WORK TASK ▸
Transcribe the full listing exactly.

RECORDS FOR THIS EXERCISE ▸
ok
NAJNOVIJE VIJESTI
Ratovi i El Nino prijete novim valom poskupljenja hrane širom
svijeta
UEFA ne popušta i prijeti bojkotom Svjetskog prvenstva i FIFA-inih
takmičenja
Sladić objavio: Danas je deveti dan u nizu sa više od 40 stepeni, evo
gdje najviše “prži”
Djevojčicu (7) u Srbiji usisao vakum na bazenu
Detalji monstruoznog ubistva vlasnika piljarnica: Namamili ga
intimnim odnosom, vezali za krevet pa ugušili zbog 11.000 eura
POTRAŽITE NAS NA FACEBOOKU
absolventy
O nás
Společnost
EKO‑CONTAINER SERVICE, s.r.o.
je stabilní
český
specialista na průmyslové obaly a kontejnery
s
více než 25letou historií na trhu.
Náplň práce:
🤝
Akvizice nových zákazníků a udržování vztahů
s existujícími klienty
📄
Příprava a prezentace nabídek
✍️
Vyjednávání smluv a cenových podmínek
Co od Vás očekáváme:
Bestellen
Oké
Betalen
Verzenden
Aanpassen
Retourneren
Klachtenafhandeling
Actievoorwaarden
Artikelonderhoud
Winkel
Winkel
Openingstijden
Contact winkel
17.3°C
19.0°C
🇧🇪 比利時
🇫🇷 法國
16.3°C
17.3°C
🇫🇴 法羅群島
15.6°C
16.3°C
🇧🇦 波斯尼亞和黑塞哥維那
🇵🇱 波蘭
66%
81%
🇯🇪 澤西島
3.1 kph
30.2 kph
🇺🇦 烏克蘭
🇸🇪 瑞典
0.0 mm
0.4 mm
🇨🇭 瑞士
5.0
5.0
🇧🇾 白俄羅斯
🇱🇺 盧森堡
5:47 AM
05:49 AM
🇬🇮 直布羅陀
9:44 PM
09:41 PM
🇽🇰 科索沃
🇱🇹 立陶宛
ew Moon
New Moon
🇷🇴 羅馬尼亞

TASK RESULT ▸
ok
NAJNOVIJE VIJESTI
Ratovi i El Nino prijete novim valom poskupljenja hrane širom
svijeta
UEFA ne popušta i prijeti bojkotom Svjetskog prvenstva i FIFA-inih
takmičenja
Sladić objavio: Danas je deveti dan u nizu sa više od 40 stepeni, evo
gdje najviše “prži”
Djevojčicu (7) u Srbiji usisao vakum na bazenu
Detalji monstruoznog ubistva vlasnika piljarnica: Namamili ga
intimnim odnosom, vezali za krevet pa ugušili zbog 11.000 eura
POTRAŽITE NAS NA FACEBOOKU
absolventy
O nás
Společnost
EKO‑CONTAINER SERVICE, s.r.o.
je stabilní
český
specialista na průmyslové obaly a kontejnery
s
více než 25letou historií na trhu.
Náplň práce:
🤝
Akvizice nových zákazníků a udržování vztahů
s existujícími klienty
📄
Příprava a prezentace nabídek
✍️
Vyjednávání smluv a cenových podmínek
Co od Vás očekáváme:
Bestellen
Oké
Betalen
Verzenden
Aanpassen
Retourneren
Klachtenafhandeling
Actievoorwaarden
Artikelonderhoud
Winkel
Winkel
Openingstijden
Contact winkel
17.3°C
19.0°C
🇧🇪 比利時
🇫🇷 法國
16.3°C
17.3°C
🇫🇴 法羅群島
15.6°C
16.3°C
🇧🇦 波斯尼亞和黑塞哥維那
🇵🇱 波蘭
66%
81%
🇯🇪 澤西島
3.1 kph
30.2 kph
🇺🇦 烏克蘭
🇸🇪 瑞典
0.0 mm
0.4 mm
🇨🇭 瑞士
5.0
5.0
🇧🇾 白俄羅斯
🇱🇺 盧森堡
5:47 AM
05:49 AM
🇬🇮 直布羅陀
9:44 PM
09:41 PM
🇽🇰 科索沃
🇱🇹 立陶宛
ew Moon
New Moon
🇷🇴 羅馬尼亞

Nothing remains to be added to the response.